**How to complete this task:**
Check every line of the data below for "росток". Copy each one that has it.

Page images and extracted text:
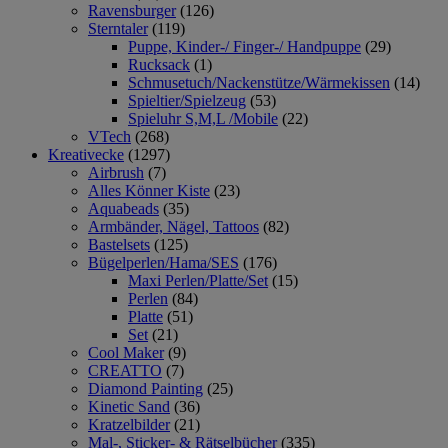
Ravensburger
(126)
Sterntaler
(119)
Puppe, Kinder-/ Finger-/ Handpuppe
(29)
Rucksack
(1)
Schmusetuch/Nackenstütze/Wärmekissen
(14)
Spieltier/Spielzeug
(53)
Spieluhr S,M,L /Mobile
(22)
VTech
(268)
Kreativecke
(1297)
Airbrush
(7)
Alles Könner Kiste
(23)
Aquabeads
(35)
Armbänder, Nägel, Tattoos
(82)
Bastelsets
(125)
Bügelperlen/Hama/SES
(176)
Maxi Perlen/Platte/Set
(15)
Perlen
(84)
Platte
(51)
Set
(21)
Cool Maker
(9)
CREATTO
(7)
Diamond Painting
(25)
Kinetic Sand
(36)
Kratzelbilder
(21)
Mal-, Sticker- & Rätselbücher
(335)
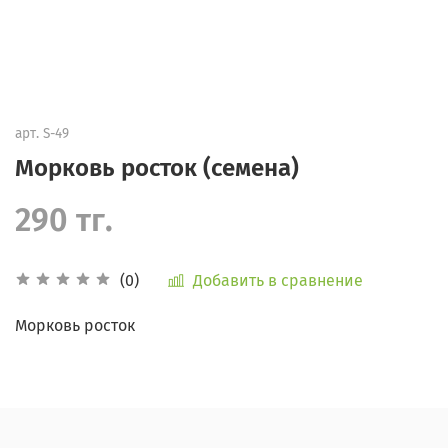
арт.
S-49
Морковь росток (семена)
290 тг.
Добавить в сравнение
(0)
Морковь росток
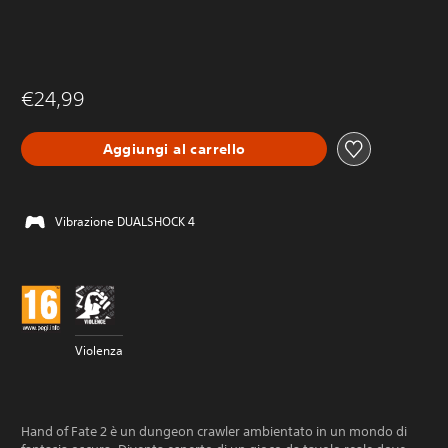
€24,99
Aggiungi al carrello
Vibrazione DUALSHOCK 4
Violenza
Hand of Fate 2 è un dungeon crawler ambientato in un mondo di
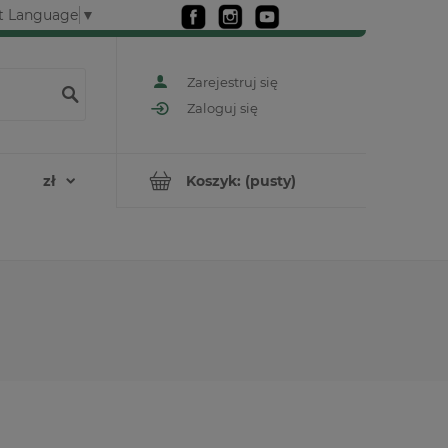
t Language
▼
Zarejestruj się
Zaloguj się
Koszyk:
(pusty)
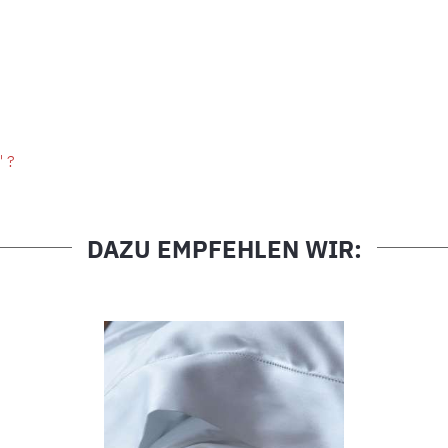
" ?
DAZU EMPFEHLEN WIR:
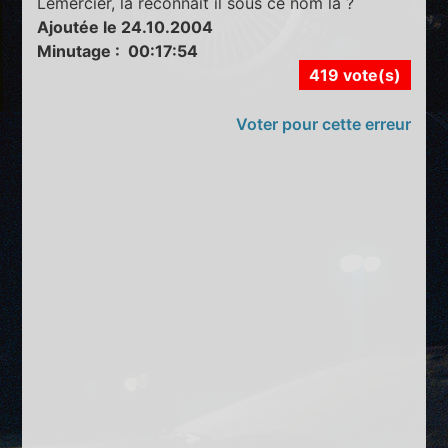
Lemercier, la reconnaît il sous ce nom là ?
Ajoutée le 24.10.2004
Minutage : 00:17:54
419 vote(s)
Voter pour cette erreur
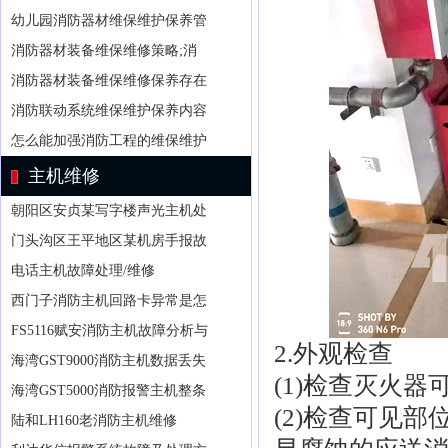
幼儿园消防器材维保维护保养管
消防器材装备维保维修策略;消
消防器材装备维保维修保养存在
消防联动系统维保维护保养内容
怎么能加强消防工程的维保维护
主机维修
朝阳区安贞某写字楼声光主机处
门头沟区王平地区某机房手报故
电话主机故障处理/维修
西门子消防主机回路卡异常是怎
FS5116赋安消防主机故障分析与
2.外观检查
海湾GST9000消防主机数据丢失
(1)检查灭火
海湾GST5000消防报警主机整条
(2)检查可见
陆和LH160老消防主机维修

**Task answer:**
Морковь росток (семена)
Морковь росток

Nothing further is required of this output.